Now we have to climb up a bit in the middle of the stream and step from stone to stone. If I get the wrong one here, my carefree journey will be over and the cold will be the least of my worries. With this in mind, I set my feet very carefully, not caring that my guide has disappeared from my field of vision far ahead. I see him waiting for me upstairs with his hands clasped behind his back. Now it's even bolder up the slope and the gradient is probably 45 degrees. The guide in the flip-flops climbs lightly while I can hardly find my feet safely. I put my feet on roots and then pull myself up with my hands on lianas. Sometimes my feet slip and I just hang on the lianas. I'm not particularly proud of my performance, but I can't help it. My pants are full of dirt and mud up to my knees.
But I literally shimmy through, because now I can see our target about ten meters up the slope: the giant rafflesia (Rafflesia arnoldii). Its flower can weigh up to eleven kilos and be up to one meter in diameter and is said to be the largest in the plant kingdom. I climb further up to get a look inside the calyx. It is said to emit the smell of carrion to attract insects for pollination. But again I can't smell anything because of my cold.
I hold on to a liana with one hand so as not to slip down the slope, and with the other I try to take useful film and photo recordings. My cell phone and my camera also look very adventurous against the earth.
I can't imagine that many tourists will manage the path to this flower. I've only ever met a western face in Sumatra, but in Bukittingi in West Sumatra I haven't met anyone at all.
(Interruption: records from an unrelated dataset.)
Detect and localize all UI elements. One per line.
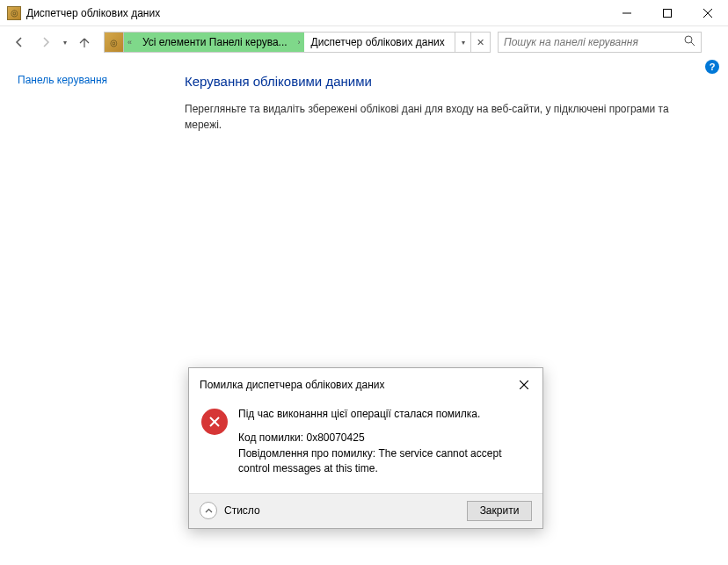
help-button[interactable]: ? (705, 60, 719, 74)
back-button[interactable] (7, 30, 32, 54)
search-box[interactable] (498, 32, 702, 53)
svg-point-4 (685, 36, 692, 43)
dialog-header: Помилка диспетчера облікових даних (189, 368, 542, 402)
search-input[interactable] (504, 36, 684, 48)
breadcrumb-seg-2[interactable]: Диспетчер облікових даних (304, 33, 452, 52)
navbar: ▾ « Усі елементи Панелі керува... › Дисп… (0, 26, 728, 58)
breadcrumb-seg-1[interactable]: Усі елементи Панелі керува... (135, 33, 295, 52)
breadcrumb-chevrons[interactable]: « (124, 33, 135, 52)
dialog-close-action-button[interactable]: Закрити (467, 501, 532, 521)
titlebar: Диспетчер облікових даних (0, 0, 728, 26)
app-icon (7, 6, 21, 20)
error-main-text: Під час виконання цієї операції сталася … (238, 407, 530, 422)
main-panel: Керування обліковими даними Перегляньте … (185, 74, 710, 133)
address-refresh-close[interactable]: ✕ (470, 33, 490, 52)
up-button[interactable] (72, 30, 97, 54)
forward-button[interactable] (33, 30, 58, 54)
details-toggle[interactable]: Стисло (200, 502, 260, 519)
page-description: Перегляньте та видаліть збережені обліко… (185, 101, 677, 133)
sidebar: Панель керування (18, 74, 185, 133)
location-icon (105, 33, 124, 52)
dialog-body: Під час виконання цієї операції сталася … (189, 402, 542, 493)
minimize-button[interactable] (607, 0, 647, 26)
error-icon (201, 409, 228, 435)
address-dropdown[interactable]: ▾ (455, 33, 470, 52)
close-button[interactable] (688, 0, 728, 26)
chevron-up-icon (200, 502, 217, 519)
error-detail: Повідомлення про помилку: The service ca… (238, 446, 530, 477)
dialog-title: Помилка диспетчера облікових даних (200, 379, 516, 391)
breadcrumb-sep-1[interactable]: › (295, 33, 304, 52)
window-title: Диспетчер облікових даних (26, 7, 160, 19)
address-bar[interactable]: « Усі елементи Панелі керува... › Диспет… (104, 32, 491, 53)
search-icon[interactable] (684, 35, 695, 49)
svg-line-5 (691, 42, 695, 46)
dialog-footer: Стисло Закрити (189, 493, 542, 528)
error-code: Код помилки: 0x80070425 (238, 431, 530, 445)
sidebar-home-link[interactable]: Панель керування (18, 74, 107, 86)
dialog-message: Під час виконання цієї операції сталася … (238, 407, 530, 477)
content-area: Панель керування Керування обліковими да… (0, 58, 728, 148)
history-dropdown[interactable]: ▾ (60, 39, 70, 47)
svg-rect-1 (664, 9, 672, 17)
maximize-button[interactable] (647, 0, 688, 26)
page-heading: Керування обліковими даними (185, 74, 710, 89)
details-toggle-label: Стисло (224, 504, 260, 517)
window-controls (607, 0, 728, 26)
dialog-close-button[interactable] (516, 377, 532, 393)
error-dialog: Помилка диспетчера облікових даних Під ч… (188, 367, 543, 529)
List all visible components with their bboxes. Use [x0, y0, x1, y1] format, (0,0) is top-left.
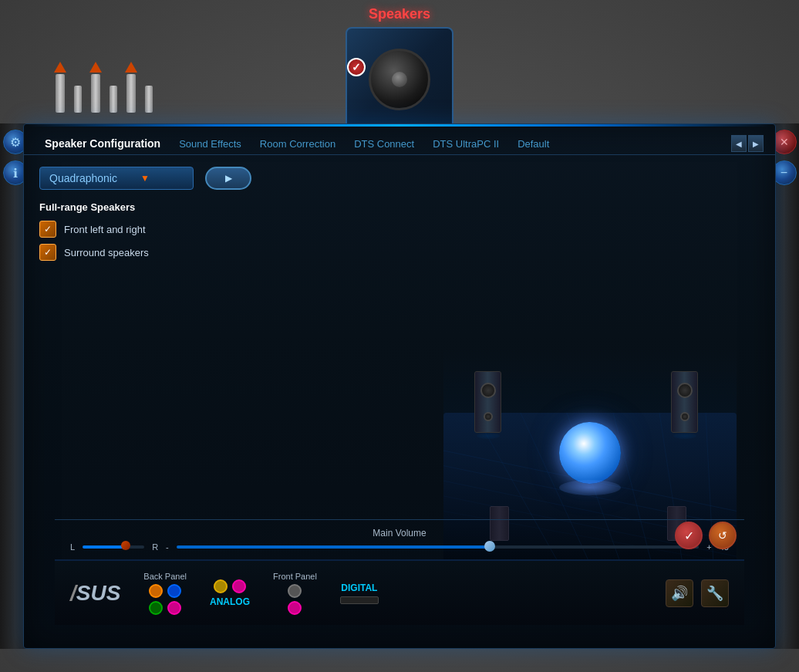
jack-gray-1[interactable]	[288, 584, 302, 598]
vol-right-indicator: R	[152, 542, 158, 552]
main-volume-track[interactable]	[177, 545, 700, 549]
tab-dts-connect[interactable]: DTS Connect	[345, 133, 423, 154]
speaker-front-right	[671, 371, 698, 433]
asus-logo: /SUS	[70, 581, 120, 606]
wrench-icon: 🔧	[706, 585, 723, 602]
checkmark-icon: ✓	[352, 61, 361, 73]
speaker-shadow-fr	[673, 433, 696, 439]
surround-checkbox[interactable]: ✓	[39, 244, 56, 261]
analog-section: ANALOG	[210, 579, 250, 607]
plug-body-3	[91, 74, 100, 113]
chevron-left-icon: ◀	[736, 140, 742, 148]
volume-row: L R - + 43	[70, 542, 729, 552]
speaker-tweeter-fl	[484, 412, 493, 421]
speaker-driver-fl	[480, 383, 496, 398]
left-channel-track[interactable]	[83, 545, 144, 549]
plug-body-2	[74, 86, 82, 113]
logo-slash: /	[70, 581, 76, 605]
check-icon: ✓	[44, 224, 52, 235]
plug-arrow-1	[54, 62, 66, 73]
reset-button[interactable]: ↺	[709, 522, 737, 549]
chevron-right-icon: ▶	[753, 140, 759, 148]
front-panel-section: Front Panel	[273, 572, 317, 615]
plug-arrow-3	[89, 62, 102, 73]
jack-blue-1[interactable]	[167, 584, 181, 598]
front-lr-row: ✓ Front left and right	[39, 221, 760, 238]
speaker-shadow-fl	[477, 433, 500, 439]
footer-icons: 🔊 🔧	[666, 579, 729, 607]
tab-room-correction[interactable]: Room Correction	[251, 133, 345, 154]
back-panel-label: Back Panel	[143, 572, 187, 581]
front-lr-checkbox[interactable]: ✓	[39, 221, 56, 238]
jack-orange-1[interactable]	[149, 584, 163, 598]
orb-reflection	[559, 480, 621, 495]
front-panel-label: Front Panel	[273, 572, 317, 581]
vol-minus-sign: -	[166, 542, 169, 552]
plug-body-1	[56, 74, 65, 113]
tab-speaker-config[interactable]: Speaker Configuration	[35, 133, 170, 154]
speaker-icon-container[interactable]: ✓	[346, 27, 453, 131]
speaker-icon-btn[interactable]: 🔊	[666, 579, 693, 607]
plug-1	[54, 62, 66, 113]
front-panel-jacks	[288, 584, 302, 598]
apply-button[interactable]: ✓	[675, 522, 703, 549]
volume-label: Main Volume	[70, 528, 729, 539]
dropdown-arrow-icon: ▼	[140, 173, 150, 184]
action-buttons: ✓ ↺	[675, 522, 737, 549]
check-icon-2: ✓	[44, 247, 52, 258]
plug-body-6	[145, 86, 153, 113]
controls-row: Quadraphonic ▼	[39, 167, 760, 190]
front-lr-label: Front left and right	[64, 224, 146, 235]
jack-green-1[interactable]	[149, 601, 163, 615]
vol-left-indicator: L	[70, 542, 75, 552]
jack-pink-1[interactable]	[167, 601, 181, 615]
footer: /SUS Back Panel ANALOG Front Panel	[55, 559, 744, 625]
jack-gold-1[interactable]	[214, 579, 228, 593]
plug-arrow-5	[125, 62, 137, 73]
digital-label: DIGITAL	[341, 583, 377, 593]
nav-prev-button[interactable]: ◀	[731, 135, 747, 152]
close-icon: ✕	[780, 136, 789, 148]
nav-arrows: ◀ ▶	[731, 135, 764, 152]
main-panel: Speaker Configuration Sound Effects Room…	[23, 123, 776, 649]
tab-sound-effects[interactable]: Sound Effects	[170, 133, 251, 154]
plug-body-4	[110, 86, 117, 113]
left-channel-thumb[interactable]	[121, 541, 130, 550]
nav-tabs: Speaker Configuration Sound Effects Room…	[24, 127, 775, 155]
settings-icon-btn[interactable]: 🔧	[701, 579, 729, 607]
plug-3	[89, 62, 102, 113]
apply-icon: ✓	[684, 528, 694, 543]
main-volume-slider-container	[177, 545, 700, 549]
digital-port[interactable]	[340, 596, 379, 604]
plug-6	[145, 86, 153, 113]
volume-controls: Main Volume L R - + 43	[55, 519, 744, 559]
jack-pink-2[interactable]	[232, 579, 246, 593]
speakers-title: Speakers	[369, 6, 430, 22]
plug-2	[74, 86, 82, 113]
plug-body-5	[126, 74, 136, 113]
main-content: Quadraphonic ▼ Full-range Speakers ✓ Fro…	[24, 155, 775, 279]
jack-pink-3[interactable]	[288, 601, 302, 615]
analog-jacks-top	[214, 579, 246, 593]
speaker-selected-badge: ✓	[347, 58, 366, 76]
back-panel-section: Back Panel	[143, 572, 187, 615]
back-panel-jacks-top	[149, 584, 181, 598]
front-left-tower	[474, 371, 501, 433]
info-icon: ℹ	[13, 166, 18, 181]
tab-default[interactable]: Default	[508, 133, 558, 154]
speaker-front-left	[474, 371, 501, 433]
nav-next-button[interactable]: ▶	[748, 135, 764, 152]
analog-label: ANALOG	[210, 596, 250, 607]
speaker-cone	[392, 72, 407, 87]
speaker-tweeter-fr	[680, 412, 689, 421]
main-volume-thumb[interactable]	[484, 541, 495, 552]
full-range-label: Full-range Speakers	[39, 201, 760, 213]
speaker-mode-dropdown[interactable]: Quadraphonic ▼	[39, 167, 194, 190]
plug-5	[125, 62, 137, 113]
tab-dts-ultrapc[interactable]: DTS UltraPC II	[423, 133, 508, 154]
back-panel-jacks-bottom	[149, 601, 181, 615]
play-test-button[interactable]	[205, 167, 251, 190]
gear-icon: ⚙	[10, 135, 21, 150]
speaker-header-area: Speakers ✓	[0, 0, 799, 135]
speaker-icon: 🔊	[671, 585, 688, 602]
In the Kopi Luwak village, however, a Frenchman and his Indonesian partner came to drink coffee. But they didn't go to the flower.
When I went on this trip with a motorcycle helmet, army cargo pants with heavy hiking boots and a buckled leg bag from the military outfitter, it seemed a bit exaggerated, as if I was making a costume out of it. But in the meantime, equipment has been used several times and while others in shorts and sneakers risked inflamed skin abrasions and broken ankles, I was on the safe side. I will soon have to take the time to go into more detail about my experiences and knowledge of the right or superfluous equipment for such backpacker adventure trips in another article.